El verdadero problema de la “nueva izquierda” es que no ha cambiado demasiado desde 1965. Las mismas discusiones inacabables, los mismos referentes caducos (cuando en una discusión me mencionaron a Hegel me eché sinceramente a temblar) y el mismo enemigo común: la realidad de que el mundo va a mejor en todos los sentidos donde se aplica la matizable teoría socioliberal y la democracia representativa. Esa socialdemocracia que tanto han odiado históricamente funciona más bien que mal (¡maldita sea!). Parte de los mismos que se consideran marxistas y que quieren aplicar las políticas de otros tiempos, son los que situaron en la URSS, en la China de Mao y en multitud de países del este su modelo a seguir: ahí tenemos a Garí y a Romero, de esa Izquierda Anticapitalista que reniega de la Transición y que ahora es parte de Unidos Podemos, ahí tenemos a algunos de esos estudiantes universitarios del 15-M que orgullosamente emulaban el Mayo francés al grito de “no nos representan” con imágenes de los revolucionarios que tanta sangre trajeron, ahí aparece Anguita yendo a celebrar a finales de los 80 sus vacaciones en la Rumanía del sanguinario Ceaucescu (“no sabía lo que estaba ocurriendo”, admitió Anguita), ahí está como mero ejemplo actual Esther López (directora del gabinete de Economía y Hacienda en el Ayuntamiento de Madrid) afirmando que “cuando nosotros tomemos el poder se llamará dictadura del proletariado porque el interés de los trabajadores será el interés común” y que la URSS “sufrió una degradación, una perversión, pero en la actualidad creo que es hasta más importante detenerse en lo positivo”, ahí tenemos a esos actuales intelectuales de izquierda, con su equidistancia característica, diciendo esta semana que los muertos de Orlando son víctimas del heteropatriarcado. Es la misma izquierda que admira (o, al menos, tiene cierta simpatía) el modelo de Venezuela y Cuba y que lloró la muerte de Chávez. Monedero vino al Chami en 2012 a defender el régimen cubano. Para él era “una isla de libertad”. Pablo Iglesias y Alberto Garzón han mentido deliberadamente (o son verdaderamente ineptos) acerca del asunto de Leopoldo López para, seguramente, no posicionarse claramente sobre Venezuela. 
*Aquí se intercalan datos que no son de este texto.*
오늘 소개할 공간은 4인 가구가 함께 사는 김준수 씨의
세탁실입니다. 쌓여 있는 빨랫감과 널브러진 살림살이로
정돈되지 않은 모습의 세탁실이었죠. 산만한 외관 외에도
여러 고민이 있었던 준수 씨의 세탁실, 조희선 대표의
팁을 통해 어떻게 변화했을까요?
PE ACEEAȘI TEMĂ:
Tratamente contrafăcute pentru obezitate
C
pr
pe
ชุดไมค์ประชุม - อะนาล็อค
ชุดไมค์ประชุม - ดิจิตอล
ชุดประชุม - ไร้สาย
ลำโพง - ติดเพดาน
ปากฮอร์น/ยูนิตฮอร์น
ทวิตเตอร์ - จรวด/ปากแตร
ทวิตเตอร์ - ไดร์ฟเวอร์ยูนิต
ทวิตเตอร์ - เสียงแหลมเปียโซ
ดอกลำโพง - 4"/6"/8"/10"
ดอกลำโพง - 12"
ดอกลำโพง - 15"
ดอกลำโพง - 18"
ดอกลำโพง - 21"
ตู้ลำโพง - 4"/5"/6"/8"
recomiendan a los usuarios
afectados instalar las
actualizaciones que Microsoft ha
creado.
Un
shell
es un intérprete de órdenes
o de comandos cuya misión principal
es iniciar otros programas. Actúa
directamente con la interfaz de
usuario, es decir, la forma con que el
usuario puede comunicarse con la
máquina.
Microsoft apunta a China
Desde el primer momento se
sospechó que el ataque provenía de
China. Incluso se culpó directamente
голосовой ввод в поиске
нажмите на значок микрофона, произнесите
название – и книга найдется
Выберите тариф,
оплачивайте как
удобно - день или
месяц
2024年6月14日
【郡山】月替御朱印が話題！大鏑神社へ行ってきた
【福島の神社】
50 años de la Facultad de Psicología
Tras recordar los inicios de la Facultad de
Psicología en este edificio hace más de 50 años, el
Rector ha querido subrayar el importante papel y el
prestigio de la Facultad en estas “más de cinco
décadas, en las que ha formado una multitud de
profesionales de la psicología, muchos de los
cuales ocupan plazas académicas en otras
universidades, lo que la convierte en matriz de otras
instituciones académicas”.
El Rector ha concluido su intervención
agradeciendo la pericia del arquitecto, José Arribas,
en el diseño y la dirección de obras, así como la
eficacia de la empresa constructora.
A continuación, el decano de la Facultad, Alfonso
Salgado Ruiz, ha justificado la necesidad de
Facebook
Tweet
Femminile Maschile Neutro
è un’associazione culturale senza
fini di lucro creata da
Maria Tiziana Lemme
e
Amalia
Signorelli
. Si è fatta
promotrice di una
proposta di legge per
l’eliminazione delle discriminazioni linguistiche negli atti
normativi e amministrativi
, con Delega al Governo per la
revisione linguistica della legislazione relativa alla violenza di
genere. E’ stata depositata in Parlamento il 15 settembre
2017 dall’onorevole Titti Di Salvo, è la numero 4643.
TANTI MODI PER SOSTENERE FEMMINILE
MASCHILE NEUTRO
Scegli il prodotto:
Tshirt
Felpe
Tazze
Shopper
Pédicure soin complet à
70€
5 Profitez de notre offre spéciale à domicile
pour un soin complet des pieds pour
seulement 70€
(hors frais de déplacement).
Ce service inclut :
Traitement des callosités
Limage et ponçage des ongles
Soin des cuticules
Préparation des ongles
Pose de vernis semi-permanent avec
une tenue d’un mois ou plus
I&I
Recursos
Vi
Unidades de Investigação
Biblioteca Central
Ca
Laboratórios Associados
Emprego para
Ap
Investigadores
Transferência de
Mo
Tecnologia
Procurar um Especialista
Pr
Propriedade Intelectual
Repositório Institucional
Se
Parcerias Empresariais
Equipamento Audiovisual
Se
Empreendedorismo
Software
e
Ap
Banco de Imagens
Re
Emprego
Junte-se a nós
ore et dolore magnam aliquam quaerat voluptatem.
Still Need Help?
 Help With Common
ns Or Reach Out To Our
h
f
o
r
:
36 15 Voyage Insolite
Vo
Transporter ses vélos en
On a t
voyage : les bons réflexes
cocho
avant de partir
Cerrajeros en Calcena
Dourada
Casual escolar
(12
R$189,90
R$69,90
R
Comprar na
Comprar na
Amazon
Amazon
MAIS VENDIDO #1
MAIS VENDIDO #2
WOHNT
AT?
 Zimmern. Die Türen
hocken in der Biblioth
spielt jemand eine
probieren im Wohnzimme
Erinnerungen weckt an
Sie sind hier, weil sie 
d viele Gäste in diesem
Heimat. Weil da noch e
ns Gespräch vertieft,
Cuando el joven estudiante vaya a votar a Unidos Podemos, es posible que maneje uno de estos dos discursos: el de la socialdemocracia perdida o el del comunismo. Si uno es comunista poco hay que decirle más allá de que tiene que ser muy fino para demostrar que, vistos los resultados, su propuesta es claramente democrática; si es socialdemócrata imagino que estará al tanto de los peligros que puede llevar un partido que dirige gente tan históricamente alejada de la socialdemocracia. También es posible que, simplemente, perciba a los otros partidos como corruptos. Pero en ese caso se hace complicado que alguien valore más una teórica honradez personal, bastante difícil de demostrar, que cuestiones relativamente básicas como el respeto al estado de derecho, a la separación de poderes o una determinada afinidad ideológica. Como imagino que habrá ponderado bien los riesgos, probablemente simplemente querrá un gobierno más de izquierdas, que recupere una teórica soberanía nacional frente a los mercados y Europa: una opción legítima. Pero esos votantes deben hacer frente a algo en lo que seguramente no han pensado mucho: detrás de ellos estaban hasta hace poco los fantasmas de los vestigios de parte de lo peor del siglo XX. Es posible que un gobierno de Podemos no cambie demasiado a uno de los otros partidos en liza; es incluso muy probable que sea así por una serie de cuestiones como Europa y la complejidad intrínseca de nuestras sociedades. Pero el riesgo a un cambio radical está ahí. No estaría mal que los estudiantes vieran un poco cómo era el mundo de ayer y abracen todos los avances de esta etapa democrática. Y si eso que luego se lancen a la noche de los tiempos. Ya sabemos que, como dijo Judt, lo peor que les puede pasar es que, después de las barricadas, “se vayan de vacaciones”.